Gerade mal drei Stunden sind vergangen, mein geschmiertes Fahrtproviant macht sich bereits auf den Weg zur Verdauung, die Kekspackung nähert sich dem Ende. Der Busfahrer verabschiedet ein paar Fahrgäste am Nürnberger Hauptbahnhof. Neue Menschen steigen hinzu. Jeder von ihnen hat eine Geschichte zu erzählen, ein eigenes Päckchen zu tragen. Während ich versuche, über meine eigenen Seelenpakete nachzudenken, erkunde ich das kalte Deutschland da draußen und schlafe mit dem Kopf gegen das Fenster gelehnt wieder ein. Busfahren ist wie ein Sprung in die Vergangenheit. Schön war es früher im Kinderwagen zu liegen und in den Schlaf geschaukelt zu werden. Sorgenfrei und voller Lebensmut. Heute ist Schlafen wie eine befreiende Therapie. Um die Sorgen zu vergessen und neuen Mut zu schöpfen. Das Ungewisse ist dort draußen. Ich bin hier drin. Es sind wiederholte drei Stunden vergangen. Nächster Halt München. Endstation Wintersport. Einer meiner großartigen Vorsätze in diesem Jahr. Als bekennender Winterhasser und Kälteablehner ein idealer Zeitpunkt, sich Veränderungen zu stellen. Ein erster Schritt in Richtung neues Spiel neues Glück. 2014 wird zu einem lebendigen russisches Roulette. Öffnet sich eine Tür, so schließt sich vielleicht die Nächste. Fallen, aufstehen, wieder fallen, darauf scheißen, aufstehen. Da steh ich also. Auf Anfängerbrettern, die die Welt bedeuten. Mein "neues" abenteuerliches Leben beginnt mit der Überwindung, sich eine Piste herunterzustürzen. Tolle Idee. Meine Motivation ausgelöst von Panik, Idealen und dem Drang etwas zu finden. Doch was genau? Keine Ahnung. Liebe? Glück? Zufriedenheit? Ready or not, you can`t hide. Sprach Lauryn, verinnerlichte es und wanderte wegen Steuerhinterziehung drei Monate ins Gefängnis.

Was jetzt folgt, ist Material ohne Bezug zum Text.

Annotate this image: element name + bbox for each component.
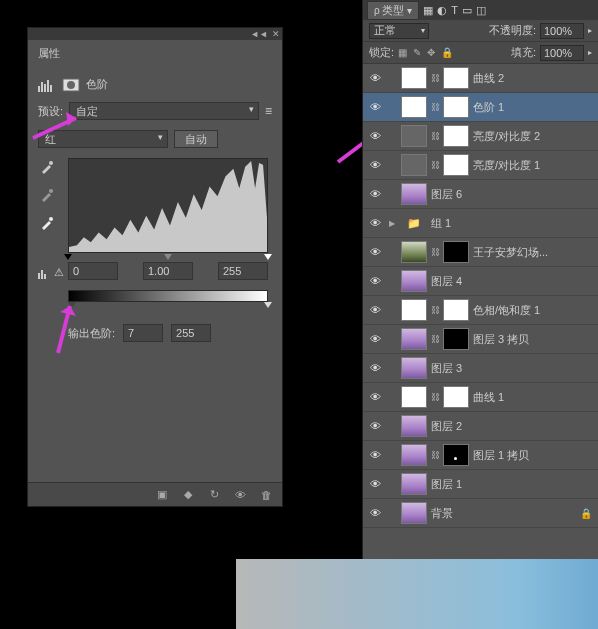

Verstecken funktioniert nicht. Es bewahrheitet sich im Rückblick vieler großer und kleiner Krisen, in denen ich mir einredete, unter der Bettdecke nicht gefunden zu werden und einfach darauf zu warten bis irgendwann der Endboss kommt. Doch leg dich nicht mit deinem Leben an, es ist geduldig und brutal. Gegönnt sei dir, dir eine Auszeit zu nehmen, dich mit übermäßigem Rotweinkonsum in Selbstmitleid zu stürzen, die Leere in dir mit gestilltem Fernweh zu kompensieren. Zu flüchten. Irgendwann kehren wir zurück. Aus Angst. Heimweh. Mut. Rebellion. Neugier. Intelligenz. Und steigen in einen Bus gen Süden. Was ich an jenem sonnigen Wintertag in Scheffau/ Tirol fand, war die Liebe zu den Bergen, das Glück, nicht den Abhang heruntergestürzt zu sein und die Zufriedenheit darüber, wahrscheinlich als eine von Wenigen nicht in den Bus gekotzt zu haben. 50 Euro Kotzpauschale erschien mir dann doch als rausgeschmissenes Geld. Die Mission Skifahren galt für mich als eine Art symbolischer Start in das neue Jahr. Ein Neuanfang in 2000 Meter Höhe, unabhängig von auferlegten Konventionen und der Präsenz Anderer. Somit zähle ich mich also auch zu jenen, sagen wir, verbalen Arschtrittkindern. Steig ein. Fahr los und dein Leben hat dich wieder.